──────── Given records ────────
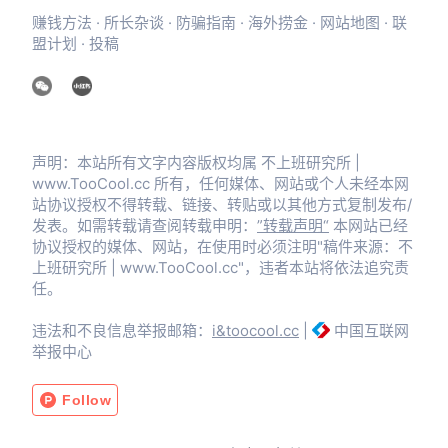
赚钱方法
·
所长杂谈
·
防骗指南
·
海外捞金
·
网站地图
·
联
盟计划
·
投稿
声明：本站所有文字内容版权均属 不上班研究所 |
www.TooCool.cc 所有，任何媒体、网站或个人未经本网
站协议授权不得转载、链接、转贴或以其他方式复制发布/
发表。如需转载请查阅转载申明：
”转载声明“
本网站已经
协议授权的媒体、网站，在使用时必须注明"稿件来源：不
上班研究所 | www.TooCool.cc"，违者本站将依法追究责
任。
违法和不良信息举报邮箱：
i&toocool.cc
|
中国互联网
举报中心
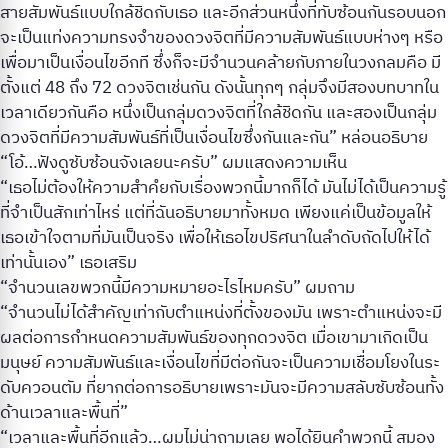
สายสัมพันธ์แบบใกล้ชิดกับเธอ และอีกส่วนหนึ่งที่ทับซ้อนกันรอบนอก
จะเป็นแท่งความทรงจำของดวงจิตที่มีความสัมพันธ์แบบห่างๆ หรือ
เพื่อมาเป็นเงื่อนไขอีกที ซึ่งก็จะมีจำนวนคล้ายกับภายในวงกลมคือ มี
ตั้งแต่ 48 ถึง 72 ดวงจิตเช่นกัน ดังนั้นทุกๆ กลุ่มจึงมีสองบทบาทใน
เวลาเดียวกันคือ หนึ่งเป็นกลุ่มดวงจิตที่ใกล้ชิดกัน และสองเป็นกลุ่ม
ดวงจิตที่มีความสัมพันธ์ที่เป็นเงื่อนไขซึ่งกันและกัน” หล่อนอธิบาย
“โอ้…ฟังดูซับซ้อนจังเลยนะครับ” ผมแสดงความเห็น
“เธอไม่ต้องให้ความสำคํยกับเรื่องพวกนี้มากก็ได้ มันไม่ได้เป็นความรู้
ที่จำเป็นสักเท่าไหร่ แต่ที่ฉันอธิบายมาทั้งหมด เพียงแค่เป็นข้อมูลให้
เธอเข้าใจตามที่มันเป็นจริง เพื่อให้เธอไขปริศนาในลำดับถัดไปให้ได้
เท่านั้นเอง” เธอเสริม
“จำนวนเลขพวกนี้มีความหมายอะไรไหมครับ” ผมถาม
“จำนวนไม่ได้สำคัญเท่ากับตำแหน่งที่ตั้งของมัน เพราะตำแหน่งจะมี
ผลต่อการกำหนดความสัมพันธ์ของทุกดวงจิต เมื่อเขามาเกิดเป็น
มนุษย์ ความสัมพันธ์และเงื่อนไขที่มีต่อกันจะเป็นความเชื่อมโยงในระ
ดับควอนตัม ที่ยากต่อการอธิบายเพราะมันจะมีความสลับซับซ้อนทั้ง
ด้านเวลาและพื้นที่”
“เวลาและพื้นที่อีกแล้ว…ผมไม่น่าถามเลย พอได้ยินคำพวกนี้ สมอง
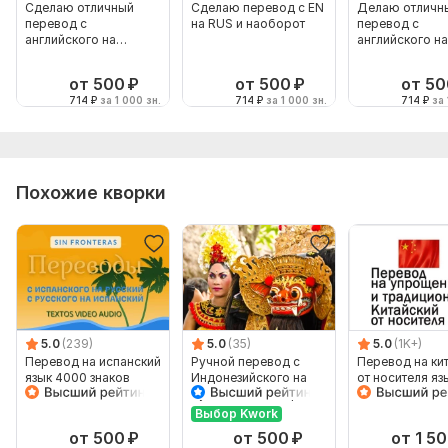
Сделаю отличный
Сделаю перевод с EN
Делаю отличн
перевод с
на RUS и наоборот
перевод с
английского на
английского на
русский
русский
от 500
₽
от 500
₽
от 50
714
₽
за 1 000 зн.
714
₽
за 1 000 зн.
714
₽
за 
Похожие кворки
5.0
(239)
5.0
(35)
5.0
(1K+)
Перевод на испанский
Ручной перевод с
Перевод на ки
язык 4000 знаков
Индонезийского на
от носителя яз
Русский и наоборот
Выбор Kwork
от 500
₽
от 500
₽
от 1 5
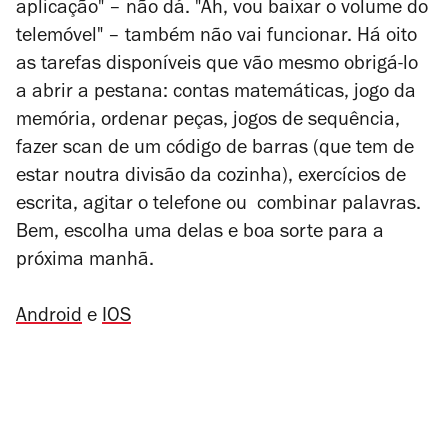
aplicação" – não dá. "Ah, vou baixar o volume do
telemóvel" – também não vai funcionar. Há oito
as tarefas disponíveis que vão mesmo obrigá-lo
a abrir a pestana: contas matemáticas, jogo da
memória, ordenar peças, jogos de sequência,
fazer scan de um código de barras (que tem de
estar noutra divisão da cozinha), exercícios de
escrita, agitar o telefone ou combinar palavras.
Bem, escolha uma delas e boa sorte para a
próxima manhã.
Android
e
IOS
────────
### What to produce
What lines in the listing above contain the word "Сделаю"? Show each one.

### Result of the exercise
Сделаю отличный
Сделаю перевод с EN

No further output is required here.